Tag Archives: Raymond Chandler

When the legend becomes fact, print the legend…

The above line is from the John Ford directed film The Man Who Shot Liberty Valance.

The point of the quote is that sometimes a legend, or myth, becomes repeated so often that it essentially becomes fact… even if it isn’t true.

My feeling is that often these stories are just so good to the teller/audience that they have no problem accepting them because of that fact, even if a little investigation would result in upending the “legend”.

One of my favorite authors is Raymond Chandler. During his career, he wrote a number of short stories and some seven novels. The novels all featured detective Phillip Marlowe and many of them were subsequently made into films. Perhaps the most famous are the Humphrey Bogart/Lauren Bacall film The Big Sleep

Also well known is the Robert Altman directed The Long Goodbye

The Big Sleep was Chandler’s first novel, released in 1939, and it took elements of various short stories he had written before and its a freaking spectacular novel in my opinion. The Long Goodbye was pretty much Chandler’s last Marlowe novel, released in 1953 and is also a spectacular book which shows how the author matured and faced death. Supposedly, the novel was written as his wife was dying and his grief informs much of what happens in the book. Chandler would release one more novel, Playback, in 1958 but it was an odd work, an adaptation of a script and… it doesn’t feel like a full throttled Chandler book. He would start one more book, Poodle Springs, but passed away in 1959 with only four chapters written. Years later Robert B. Parker would finish the novel and… it’s only ok IMHO.

As Chandler’s novels became big successes, audiences and critics noted the stories he presented were often very complex. In fact, that became something of a source of ribbing by some people and critics and, I strongly suspect, some of the ribbing had an edge to it.

See, Chandler was also something of a gruff person. When his works gained prominence and he started writing scripts in Hollywood (his most famous screenplay is probably for the film Double Indemnity), I strongly suspect he rubbed some people there the wrong way. It didn’t help that he was a very heavy drinker and maybe very moralistic and, perhaps, even repressed. Yes, there were rumors he was, despite being married, secretly closeted or possibly bisexual. Interestingly, the novel The Big Sleep did at times present a moralistic view of sexuality… and frowned at deviancies.

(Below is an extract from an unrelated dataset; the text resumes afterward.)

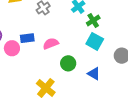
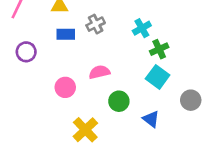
blue rectangle: (27, 38) -> (66, 34), moved
pink circle: (12, 48) -> (65, 87), moved

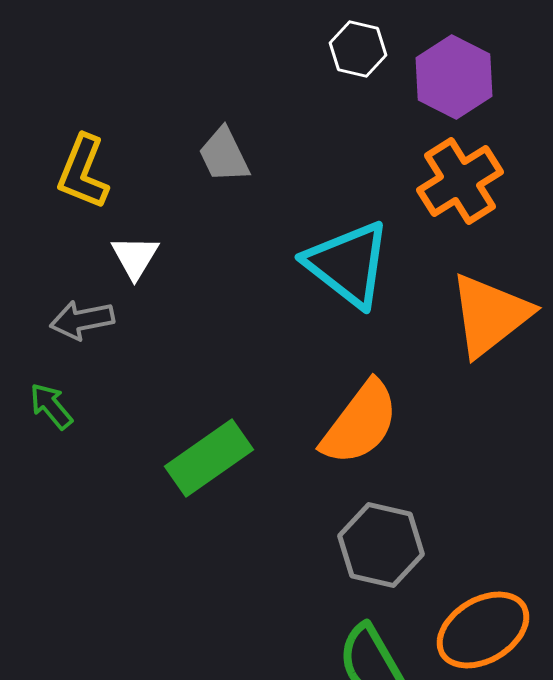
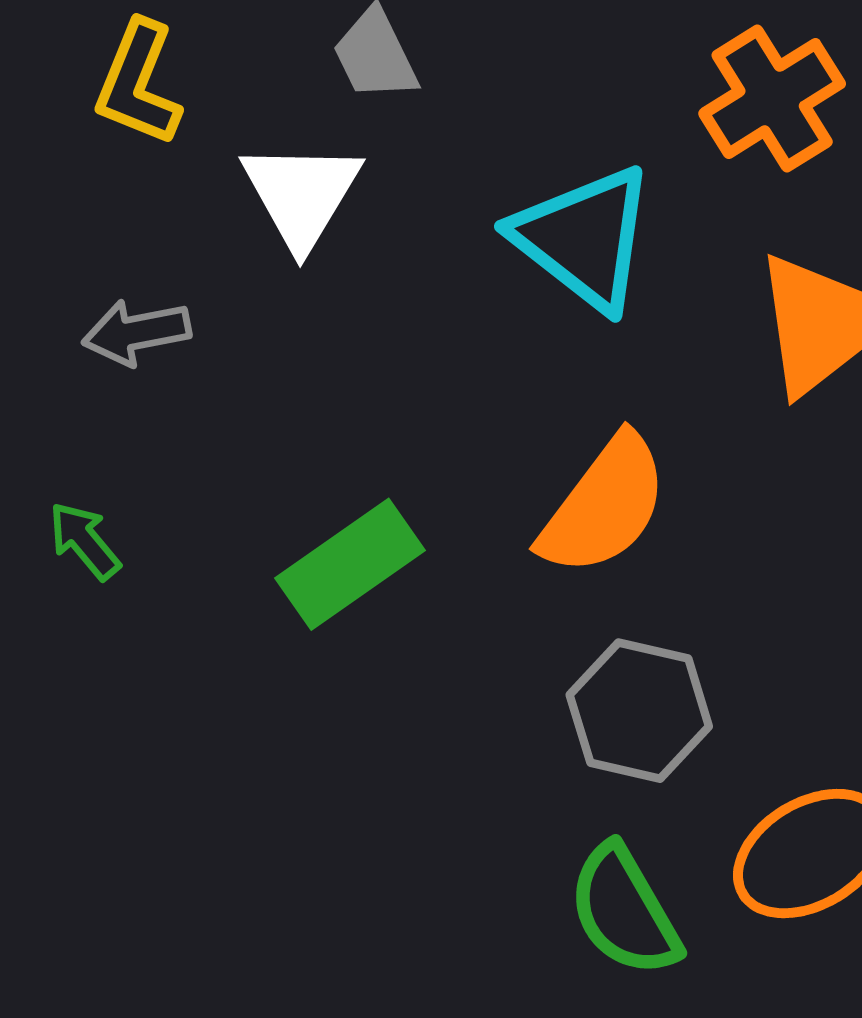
white triangle: (135, 257) -> (301, 194), moved, size x1.5
green arrow: (51, 406) -> (84, 541), moved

One story that has circulated for many, many years now involves The Big Sleep and that story, it seems to me, is the proverbial legend that supplants what are somewhat easily verified facts (you knew I was going to get back to that eventually, no?!).

So it has been noted by many The Big Sleep’s story is so complicated that even Raymond Chandler himself didn’t know who murdered one of the characters, the Sternwood’s chauffeur.

Lauren Bacall, the wife of Humphrey Bogart and co-star in the famous film version of The Big Sleep, at one point stated that while she and Bogart were going over the movie’s screenplay, Bogie supposedly had this revelation and stated “Hey, who killed the chauffeur?” and that this was when the studios -and Lauren Bacall implied people in general- realized the chauffeur’s murder was unsolved in the story.

Actor Robert Mitchum has a curious story, too. He stated that one day he was in a bookstore and Raymond Chandler was there. The store’s phone rang and it turned out the studio was calling for Chandler and Mitchum overheard the phone call. They were, according to Mitchum, trying to figure out who killed the chauffeur in The Big Sleep and Chandler supposedly said: “I have no idea”.

Cute stories, both of them, but I wonder if either is true.

There have been many others who have echoed the sentiment that The Big Sleep is a great story in spite of the fact that “it is so complicated even Raymond Chandler didn’t solve one of its murders”, referring, of course, to the Sternwood chauffeur’s death. It feels to me many of these stories, as I noted before, have a sharp edge to them. It’s almost like these critics are saying “Raymond Chandler writes so well but gives us such a labyrinthian story to tell that he doesn’t even realize he’s left a murder unsolved! What a bozo… amiright?!

…only…

No. That’s not right.

And it takes only a little bit of research, actually pulling out a copy of The Big Sleep novel, to realize this legend is just that.

The following comes directly from The Big Sleep. For those who don’t know, the Sternwood chauffeur is found dead in his car, which had run through a pier, smashing it, and was submerged in water at some point that night. When detective Phillip Marlowe shows up, the car has been found and been brought to the surface and the chauffeur is inside, dead. There are several people/police around, including Bernie Ohls, the D.A.’s chief investigator and a friend of Marlowe’s.

From the book:

The plainclothesman scuffed at the deck with the toe of his shoe. Ohls looked sideways along his eyes at me, and twitched his cigar like a cigarette.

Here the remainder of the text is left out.